Il résulte de l’ensemble de ces éléments que tant le rythme d’activité, que les conditions de la rémunération de Monsieur [D] et les conditions de travail de ce dernier au regard de l’utilisation du matériel lui permettant de remplir sa mission, représentent un faisceau d’indices qui caractérise le lien de subordination juridique permanente propre à la définition d’un contrat de travail et d’une relation salariale.
Dès lors, le défaut de déclaration préalable à l’embauche, formalité déclarative obligatoire avant toute embauche conformément à l’article L 1121-10 du Code du Travail, constitue l’infraction de travail dissimulé au sens de l’article L 8221-5 du Code du Travail.
3 – Sur l’évaluation du montant du redressement
A titre subsidiaire, la société [10] demande, en cas de condamnation, de réduire le montant du redressement à la somme de 905,81 euros (dont 724,65 euros de cotisations sociales et 181,16 euros de majorations de redressement), à payer en deniers ou quittance, sur la base d’une rémunération de 1.500 euros pour le mois de mars 2022 au titre duquel le redressement a été opéré.
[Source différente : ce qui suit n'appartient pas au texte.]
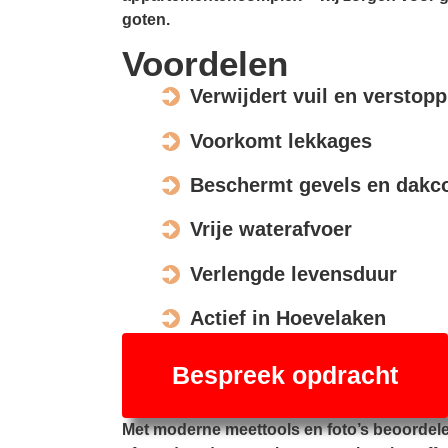
goten.
Voordelen
Verwijdert vuil en verstop
Voorkomt lekkages
Beschermt gevels en dakco
Vrije waterafvoer
Verlengde levensduur
Actief in Hoevelaken
Bespreek opdracht
Met moderne meettools en foto’s beoordel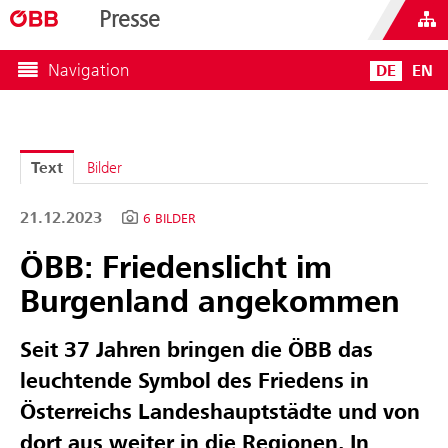
Presse
Navigation
DE
EN
Text
Bilder
21.12.2023
6 BILDER
ÖBB: Friedenslicht im
Burgenland angekommen
Seit 37 Jahren bringen die ÖBB das
leuchtende Symbol des Friedens in
Österreichs Landeshauptstädte und von
dort aus weiter in die Regionen. In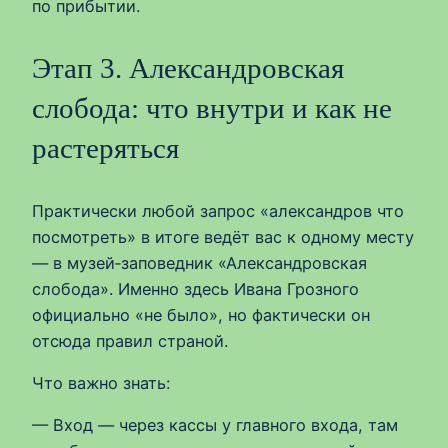
по прибытии.
Этап 3. Александровская
слобода: что внутри и как не
растеряться
Практически любой запрос «александров что
посмотреть» в итоге ведёт вас к одному месту
— в музей‑заповедник «Александровская
слобода». Именно здесь Ивана Грозного
официально «не было», но фактически он
отсюда правил страной.
Что важно знать:
— Вход — через кассы у главного входа, там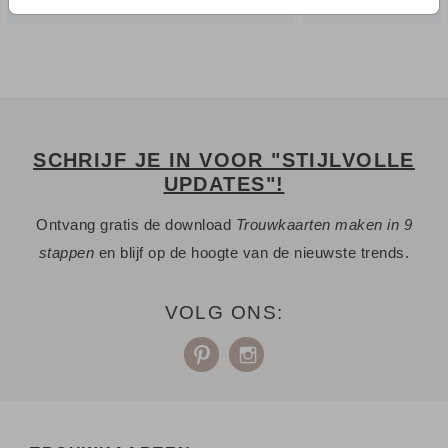
SCHRIJF JE IN VOOR "STIJLVOLLE
UPDATES"!
Ontvang gratis de download
Trouwkaarten maken in 9
stappen
en blijf op de hoogte van de nieuwste trends.
VOLG ONS: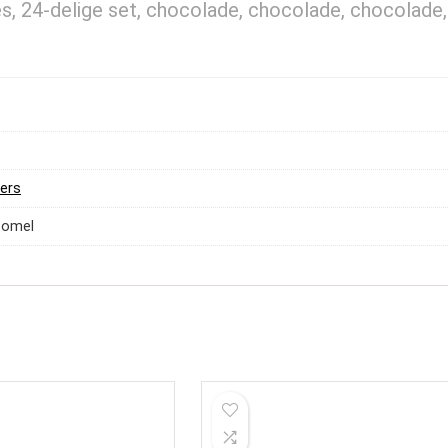
, 24-delige set, chocolade, chocolade, chocolade,
ters
comel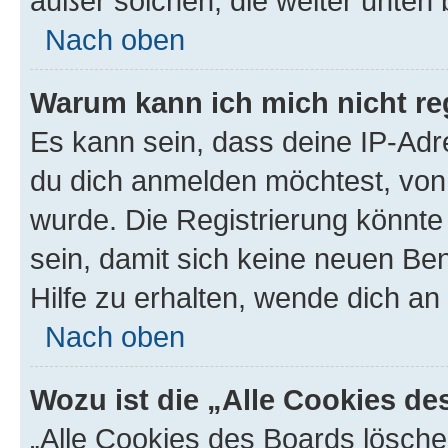
außer solchen, die weiter unten
Nach oben
Warum kann ich mich nicht reg
Es kann sein, dass deine IP-Ad
du dich anmelden möchtest, von 
wurde. Die Registrierung könnt
sein, damit sich keine neuen B
Hilfe zu erhalten, wende dich an
Nach oben
Wozu ist die „Alle Cookies d
„Alle Cookies des Boards lösche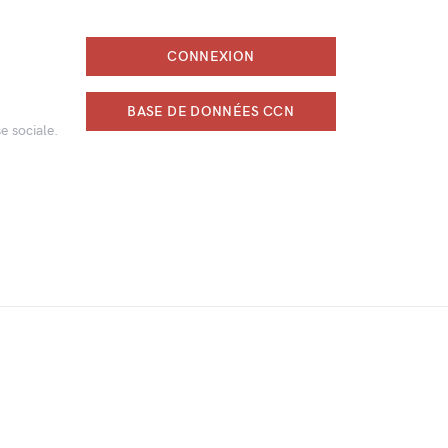
CONNEXION
BASE DE DONNÉES CCN
e sociale.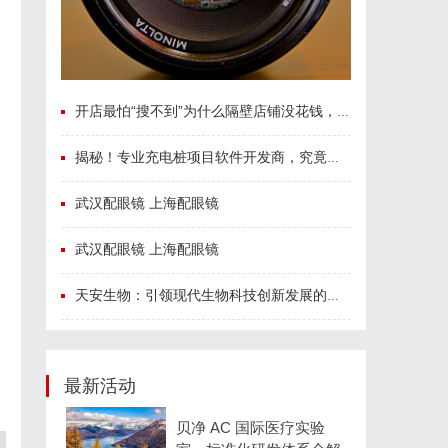
受
开店最怕“搜不到”为什么隔壁店铺没花钱，ai却天天给他免费派单？
揭秘！专业充电桩项目软件开发商，究竟藏着哪些行业秘诀？
武汉配眼镜 上海配眼镜
武汉配眼镜 上海配眼镜
天安生物：引领现代生物科技创新发展的先锋企业
最新活动
贝净 AC 国际医疗实验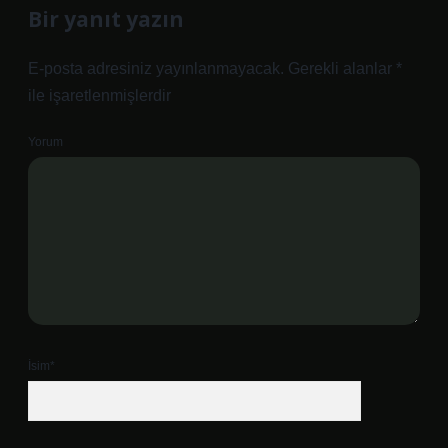
Bir yanıt yazın
E-posta adresiniz yayınlanmayacak.
Gerekli alanlar
*
ile işaretlenmişlerdir
Yorum
İsim*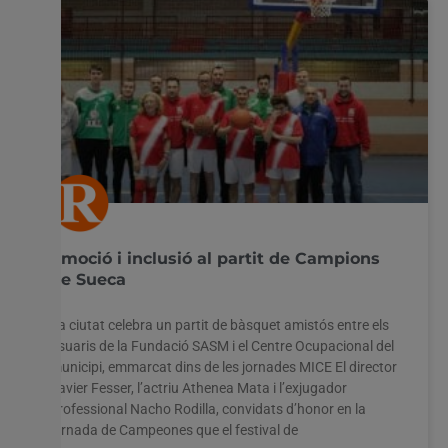
Emoció i inclusió al partit de Campions
de Sueca
La ciutat celebra un partit de bàsquet amistós entre els
usuaris de la Fundació SASM i el Centre Ocupacional del
municipi, emmarcat dins de les jornades MICE El director
Javier Fesser, l’actriu Athenea Mata i l’exjugador
professional Nacho Rodilla, convidats d’honor en la
jornada de Campeones que el festival de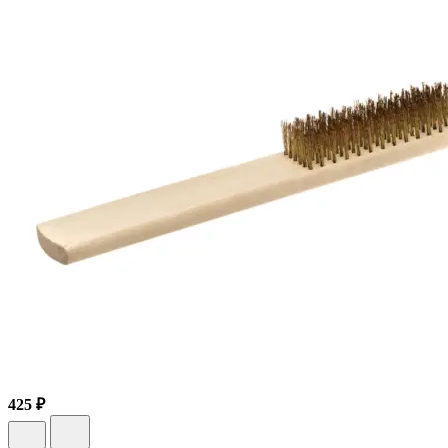
425 ₽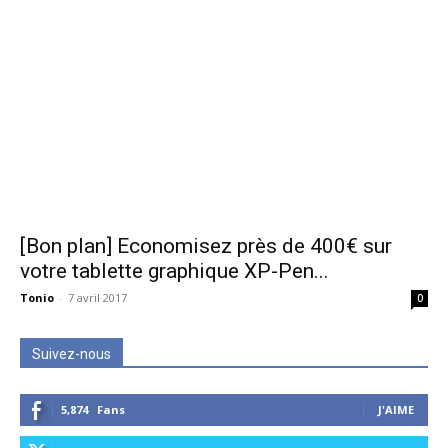
[Bon plan] Economisez près de 400€ sur
votre tablette graphique XP-Pen...
Tonio
-
7 avril 2017
0
Suivez-nous
5,874
Fans
J'AIME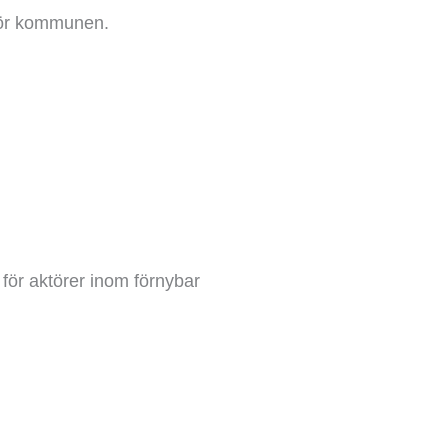
 för kommunen.
 för aktörer inom förnybar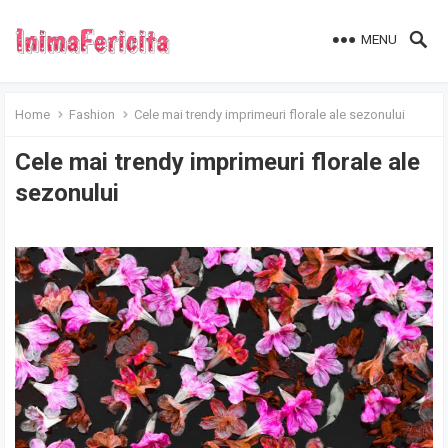
MENU
Home
Fashion
Cele mai trendy imprimeuri florale ale sezonului
Cele mai trendy imprimeuri florale ale
sezonului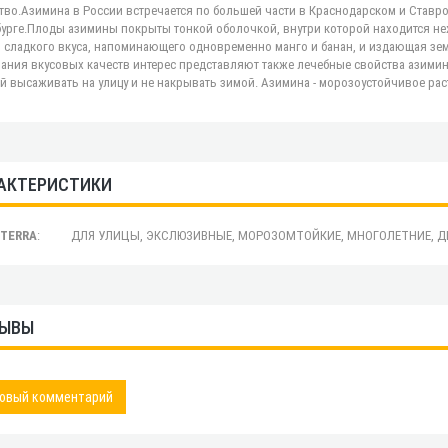
тво.Азимина в России встречается по большей части в Краснодарском и Ставро
урге.Плоды азимины покрыты тонкой оболочкой, внутри которой находится не
 сладкого вкуса, напоминающего одновременно манго и банан, и издающая 
ания вкусовых качеств интерес представляют также лечебные свойства азимин
й высаживать на улицу и не накрывать зимой. Азимина - морозоустойчивое рас
АКТЕРИСТИКИ
.TERRA
:
ДЛЯ УЛИЦЫ, ЭКСЛЮЗИВНЫЕ, МОРОЗОМТОЙКИЕ, МНОГОЛЕТНИЕ, Д
ЫВЫ
овый комментарий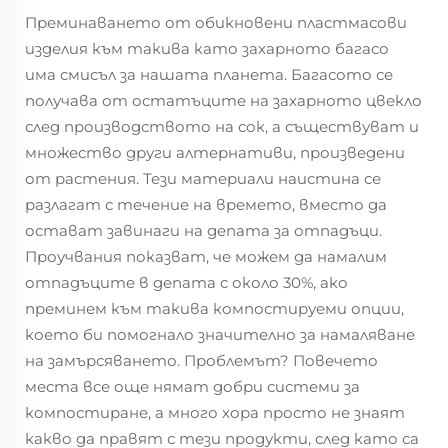
Преминаването от обикновени пластмасови
изделия към такива като захарното багасо
има смисъл за нашата планета. Багасото се
получава от остатъците на захарното цвекло
след производството на сок, а съществуват и
множество други алтернативи, произведени
от растения. Тези материали наистина се
разлагат с течение на времето, вместо да
остават завинаги на депата за отпадъци.
Проучвания показват, че можем да намалим
отпадъците в депата с около 30%, ако
преминем към такива компостируеми опции,
което би помогнало значително за намаляване
на замърсяването. Проблемът? Повечето
места все още нямат добри системи за
компостиране, а много хора просто не знаят
какво да правят с тези продукти, след като са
Au-delà du fait qu’elle ne justifie en rien du bien-fondé supposé de cette base, l’évaluation forfaitaire des cotisations et contributions sociales éludées, qui a été faite par l’inspecteur du recouvrement conformément aux dispositions de l’article L 242-1-2 du Code de la Sécurité Sociale, faute de pouvoir établir de manière certaine à la fois la date réelle d’embauche de Monsieur [S] [D], le nombre réel d’heures effectuées, et la rémunération effectivement perçue, n’est pas sérieusement contestée par la société.
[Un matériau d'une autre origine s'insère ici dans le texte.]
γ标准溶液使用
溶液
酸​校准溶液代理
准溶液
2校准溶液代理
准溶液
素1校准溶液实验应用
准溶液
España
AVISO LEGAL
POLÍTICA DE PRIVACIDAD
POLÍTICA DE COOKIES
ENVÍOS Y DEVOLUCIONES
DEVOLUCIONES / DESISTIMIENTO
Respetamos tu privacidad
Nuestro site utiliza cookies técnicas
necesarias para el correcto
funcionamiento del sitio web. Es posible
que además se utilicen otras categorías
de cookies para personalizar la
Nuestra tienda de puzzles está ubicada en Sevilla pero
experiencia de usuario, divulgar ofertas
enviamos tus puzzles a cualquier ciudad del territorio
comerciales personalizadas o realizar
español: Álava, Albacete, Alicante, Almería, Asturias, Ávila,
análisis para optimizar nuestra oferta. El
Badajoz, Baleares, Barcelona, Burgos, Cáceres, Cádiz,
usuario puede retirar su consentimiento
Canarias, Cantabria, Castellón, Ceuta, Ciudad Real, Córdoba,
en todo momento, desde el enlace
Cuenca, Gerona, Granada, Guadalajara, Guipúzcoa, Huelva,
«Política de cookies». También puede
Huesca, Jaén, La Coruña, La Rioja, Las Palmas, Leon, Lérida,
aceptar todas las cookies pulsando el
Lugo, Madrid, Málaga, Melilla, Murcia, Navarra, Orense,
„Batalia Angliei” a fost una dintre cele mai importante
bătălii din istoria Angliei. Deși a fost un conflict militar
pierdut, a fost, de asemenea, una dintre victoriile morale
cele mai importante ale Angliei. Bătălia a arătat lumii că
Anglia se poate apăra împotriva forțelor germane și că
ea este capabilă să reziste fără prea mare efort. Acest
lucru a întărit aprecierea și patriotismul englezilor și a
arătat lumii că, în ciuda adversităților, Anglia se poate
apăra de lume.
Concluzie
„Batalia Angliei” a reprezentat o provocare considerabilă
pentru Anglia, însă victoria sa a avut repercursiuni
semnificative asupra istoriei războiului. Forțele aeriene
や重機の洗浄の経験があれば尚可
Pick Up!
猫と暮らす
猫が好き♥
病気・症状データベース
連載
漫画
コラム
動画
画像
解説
En outre, la société ne conteste pas les modalités de calcul de la majoration de redressement spécifiquement prévue à l’article L 243-7-7 du même code en cas d’infraction de travail dissimulé, et de l’annulation des réductions générales de cotisations conformément aux dispositions des articles L 133-4-2 et R 133-8 du même code.
Dès lors, les redressements effectués apparaissent parfaitement bien fondés dans leurs principes comme dans leurs montants.
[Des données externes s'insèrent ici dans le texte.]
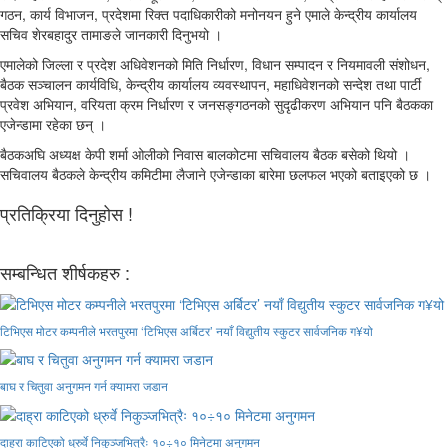
गठन, कार्य विभाजन, प्रदेशमा रिक्त पदाधिकारीको मनोनयन हुने एमाले केन्द्रीय कार्यालय
सचिव शेरबहादुर तामाङले जानकारी दिनुभयो ।
एमालेको जिल्ला र प्रदेश अधिवेशनको मिति निर्धारण, विधान सम्पादन र नियमावली संशोधन,
बैठक सञ्चालन कार्यविधि, केन्द्रीय कार्यालय व्यवस्थापन, महाधिवेशनको सन्देश तथा पार्टी
प्रवेश अभियान, वरियता क्रम निर्धारण र जनसङ्गठनको सुदृढीकरण अभियान पनि बैठकका
एजेन्डामा रहेका छन् ।
बैठकअघि अध्यक्ष केपी शर्मा ओलीको निवास बालकोटमा सचिवालय बैठक बसेको थियो ।
सचिवालय बैठकले केन्द्रीय कमिटीमा लैजाने एजेन्डाका बारेमा छलफल भएको बताइएको छ ।
प्रतिक्रिया दिनुहोस !
सम्बन्धित शीर्षकहरु :
टिभिएस मोटर कम्पनीले भरतपुरमा ‘टिभिएस अर्बिटर’ नयाँ विद्युतीय स्कुटर सार्वजनिक ग¥यो
बाघ र चितुवा अनुगमन गर्न क्यामरा जडान
दाह्रा काटिएको ध्रुर्वे निकुञ्जभित्रैः १०÷१० मिनेटमा अनुगमन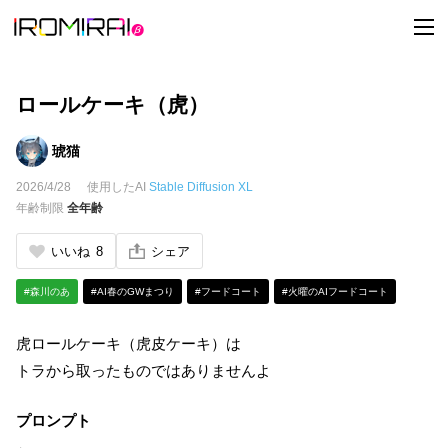
t
o
g
g
l
e
ロールケーキ（虎）
n
a
v
琥猫
i
g
2026/4/28
使用したAI
Stable Diffusion XL
a
t
年齢制限
全年齢
i
o
n
いいね
8
シェア
#森川のあ
#AI春のGWまつり
#フードコート
#火曜のAIフードコート
虎ロールケーキ（虎皮ケーキ）は
トラから取ったものではありませんよ
プロンプト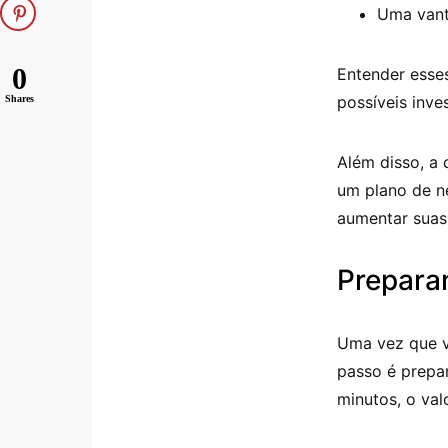
Uma vant
0
Entender esses
possíveis inve
Shares
Além disso, a
um plano de n
aumentar suas 
Preparan
Uma vez que vo
passo é prepa
minutos, o val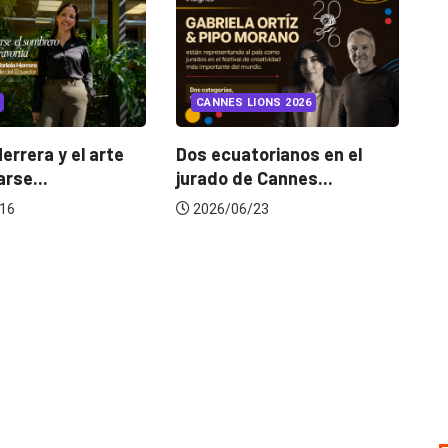
INSIGHTS
UNCATEGORIZED
CANNES LIONS 2026
¿Cambiar de agencia
mejora una marca? La...
os ecuatorianos en el
urado de Cannes...
2026/07/22
2026/06/23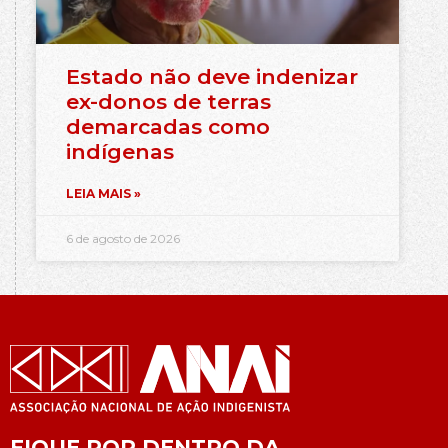
Estado não deve indenizar
ex-donos de terras
demarcadas como
indígenas
LEIA MAIS »
6 de agosto de 2026
FIQUE POR DENTRO DA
En conséquence, la SARL [10] sera déboutée de l’intégralité de ses demandes.
Le redressement ayant d’ores-et-déjà été soldé, l’URSSAF ne formule aucune demande reconventionnelle en paiement à l’encontre de la société requérante.
La SARL [10], qui succombe en son recours, sera également déboutée de sa demande fondée sur les dispositions de l’article 700 du Code de procédure civile, et sera condamnée aux entiers dépens de l’instance.
PAR CES MOTIFS
Le Tribunal, statuant publiquement, par jugement contradictoire et en premier ressort, mis à disposition au greffe :
Déclare la SARL [10] recevable mais mal fondée en son recours;
Déboute la SARL [10] de l’intégralité de ses prétentions ;
Condamne la SARL [10] aux dépens.
Fait et jugé le 6 février 2025.
LE GREFFIER LE PRESIDENT
N° RG 22/03164 – N° Portalis 352J-W-B7G-CYSXV
EXPÉDITION exécutoire dans l’affaire :
Demandeur : S.A.R.L. [10]
Défendeur : [12]
EN CONSÉQUENCE, LA RÉPUBLIQUE FRANÇAISE mande et ordonne :
A tous les huissiers de justice, sur ce requis, de mettre ladite décision à exécution,
Aux procureurs généraux et aux procureurs de la République près les tribunaux judiciaire d’y tenir la main,
A tous commandants et officiers de la force publique de prêter main forte lorsqu’ils en seront légalement requis.
En foi de quoi la présente a été signée et délivrée par nous, Directeur de greffe soussigné au greffe du Tribunal judiciaire de Paris.